▸ **YOUR TASK**:
Leave the images out. Give every line below again, precisely.

▸ **DATA EXCERPTS**:
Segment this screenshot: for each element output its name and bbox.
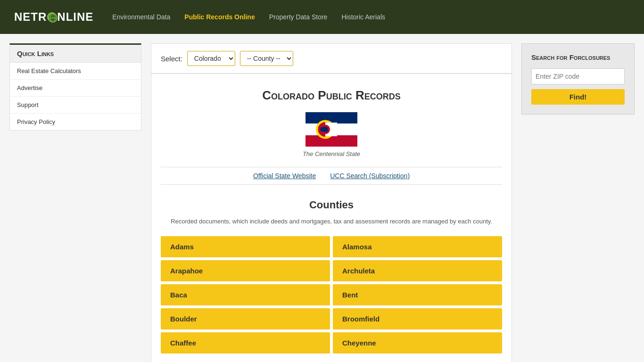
state-links: Official State Website UCC Search (Subsc… <box>161 167 502 185</box>
ucc-search-link[interactable]: UCC Search (Subscription) <box>330 172 410 180</box>
content-area: Select: Colorado Alabama Alaska Arizona … <box>151 43 512 362</box>
sidebar-advertise[interactable]: Advertise <box>10 80 141 97</box>
foreclosure-box: Search for Forclosures Find! <box>521 43 635 115</box>
state-caption: The Centennial State <box>161 150 502 157</box>
main-nav: Environmental Data Public Records Online… <box>112 13 385 21</box>
county-btn-arapahoe[interactable]: Arapahoe <box>161 260 330 281</box>
foreclosure-title: Search for Forclosures <box>531 53 625 61</box>
state-flag <box>161 112 502 147</box>
sidebar-calculators[interactable]: Real Estate Calculators <box>10 63 141 80</box>
main-panel: Colorado Public Records <box>151 74 512 362</box>
county-select[interactable]: -- County -- <box>240 51 293 66</box>
counties-title: Counties <box>161 199 502 211</box>
county-btn-cheyenne[interactable]: Cheyenne <box>333 332 502 354</box>
county-btn-baca[interactable]: Baca <box>161 284 330 305</box>
svg-rect-3 <box>305 112 357 123</box>
site-logo[interactable]: NETR NLINE <box>14 10 93 24</box>
svg-point-11 <box>320 127 325 132</box>
state-select[interactable]: Colorado Alabama Alaska Arizona Arkansas… <box>187 51 235 66</box>
logo-text-part1: NETR <box>14 10 47 24</box>
county-btn-bent[interactable]: Bent <box>333 284 502 305</box>
main-layout: Quick Links Real Estate Calculators Adve… <box>0 34 644 362</box>
page-title: Colorado Public Records <box>161 88 502 103</box>
counties-grid: AdamsAlamosaArapahoeArchuletaBacaBentBou… <box>161 236 502 354</box>
logo-text-part2: NLINE <box>57 10 93 24</box>
county-btn-alamosa[interactable]: Alamosa <box>333 236 502 257</box>
nav-historic-aerials[interactable]: Historic Aerials <box>341 13 385 21</box>
sidebar-privacy[interactable]: Privacy Policy <box>10 114 141 130</box>
nav-public-records[interactable]: Public Records Online <box>184 13 255 21</box>
logo-area: NETR NLINE <box>14 10 93 24</box>
site-header: NETR NLINE Environmental Data Public Rec… <box>0 0 644 34</box>
nav-property-data[interactable]: Property Data Store <box>269 13 328 21</box>
county-btn-chaffee[interactable]: Chaffee <box>161 332 330 354</box>
county-btn-archuleta[interactable]: Archuleta <box>333 260 502 281</box>
county-btn-broomfield[interactable]: Broomfield <box>333 308 502 329</box>
counties-description: Recorded documents, which include deeds … <box>161 217 502 227</box>
sidebar-support[interactable]: Support <box>10 97 141 114</box>
logo-globe-icon <box>47 12 57 22</box>
right-sidebar: Search for Forclosures Find! <box>521 43 635 362</box>
select-label: Select: <box>161 55 182 63</box>
select-bar: Select: Colorado Alabama Alaska Arizona … <box>151 43 512 74</box>
quick-links-title: Quick Links <box>10 45 141 63</box>
county-btn-boulder[interactable]: Boulder <box>161 308 330 329</box>
zip-input[interactable] <box>531 68 625 84</box>
find-button[interactable]: Find! <box>531 89 625 105</box>
quick-links-box: Quick Links Real Estate Calculators Adve… <box>9 43 141 131</box>
nav-environmental[interactable]: Environmental Data <box>112 13 170 21</box>
svg-rect-5 <box>305 135 357 147</box>
sidebar: Quick Links Real Estate Calculators Adve… <box>9 43 141 362</box>
county-btn-adams[interactable]: Adams <box>161 236 330 257</box>
official-state-link[interactable]: Official State Website <box>253 172 316 180</box>
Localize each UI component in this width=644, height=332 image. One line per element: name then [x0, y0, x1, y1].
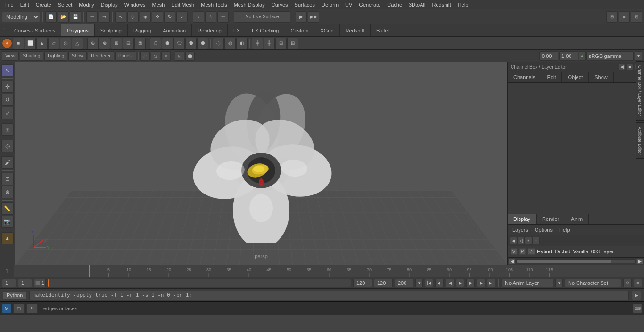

▸ **YOUR RESPONSE**:
Segment this screenshot: for each element output its name and bbox.
state-links: Official State Website UCC Search (Subsc… <box>161 167 502 185</box>
ucc-search-link[interactable]: UCC Search (Subscription) <box>330 172 410 180</box>
content-area: Select: Colorado Alabama Alaska Arizona … <box>151 43 512 362</box>
sidebar-advertise[interactable]: Advertise <box>10 80 141 97</box>
foreclosure-box: Search for Forclosures Find! <box>521 43 635 115</box>
state-caption: The Centennial State <box>161 150 502 157</box>
main-nav: Environmental Data Public Records Online… <box>112 13 385 21</box>
county-btn-arapahoe[interactable]: Arapahoe <box>161 260 330 281</box>
foreclosure-title: Search for Forclosures <box>531 53 625 61</box>
state-flag <box>161 112 502 147</box>
sidebar-calculators[interactable]: Real Estate Calculators <box>10 63 141 80</box>
main-panel: Colorado Public Records <box>151 74 512 362</box>
county-select[interactable]: -- County -- <box>240 51 293 66</box>
counties-title: Counties <box>161 199 502 211</box>
county-btn-cheyenne[interactable]: Cheyenne <box>333 332 502 354</box>
county-btn-baca[interactable]: Baca <box>161 284 330 305</box>
svg-rect-3 <box>305 112 357 123</box>
site-logo[interactable]: NETR NLINE <box>14 10 93 24</box>
svg-point-11 <box>320 127 325 132</box>
state-select[interactable]: Colorado Alabama Alaska Arizona Arkansas… <box>187 51 235 66</box>
logo-text-part1: NETR <box>14 10 47 24</box>
county-btn-bent[interactable]: Bent <box>333 284 502 305</box>
main-layout: Quick Links Real Estate Calculators Adve… <box>0 34 644 362</box>
page-title: Colorado Public Records <box>161 88 502 103</box>
counties-grid: AdamsAlamosaArapahoeArchuletaBacaBentBou… <box>161 236 502 354</box>
logo-text-part2: NLINE <box>57 10 93 24</box>
county-btn-alamosa[interactable]: Alamosa <box>333 236 502 257</box>
nav-historic-aerials[interactable]: Historic Aerials <box>341 13 385 21</box>
sidebar-privacy[interactable]: Privacy Policy <box>10 114 141 130</box>
nav-public-records[interactable]: Public Records Online <box>184 13 255 21</box>
logo-area: NETR NLINE <box>14 10 93 24</box>
site-header: NETR NLINE Environmental Data Public Rec… <box>0 0 644 34</box>
nav-property-data[interactable]: Property Data Store <box>269 13 328 21</box>
county-btn-chaffee[interactable]: Chaffee <box>161 332 330 354</box>
county-btn-archuleta[interactable]: Archuleta <box>333 260 502 281</box>
county-btn-broomfield[interactable]: Broomfield <box>333 308 502 329</box>
counties-description: Recorded documents, which include deeds … <box>161 217 502 227</box>
sidebar-support[interactable]: Support <box>10 97 141 114</box>
logo-globe-icon <box>47 12 57 22</box>
right-sidebar: Search for Forclosures Find! <box>521 43 635 362</box>
select-label: Select: <box>161 55 182 63</box>
select-bar: Select: Colorado Alabama Alaska Arizona … <box>151 43 512 74</box>
quick-links-title: Quick Links <box>10 45 141 63</box>
county-btn-boulder[interactable]: Boulder <box>161 308 330 329</box>
zip-input[interactable] <box>531 68 625 84</box>
find-button[interactable]: Find! <box>531 89 625 105</box>
quick-links-box: Quick Links Real Estate Calculators Adve… <box>9 43 141 131</box>
nav-environmental[interactable]: Environmental Data <box>112 13 170 21</box>
svg-rect-5 <box>305 135 357 147</box>
sidebar: Quick Links Real Estate Calculators Adve… <box>9 43 141 362</box>
county-btn-adams[interactable]: Adams <box>161 236 330 257</box>
official-state-link[interactable]: Official State Website <box>253 172 316 180</box>
Localize each UI component in this width=644, height=332 image. One line per element: name then [x0, y0, x1, y1].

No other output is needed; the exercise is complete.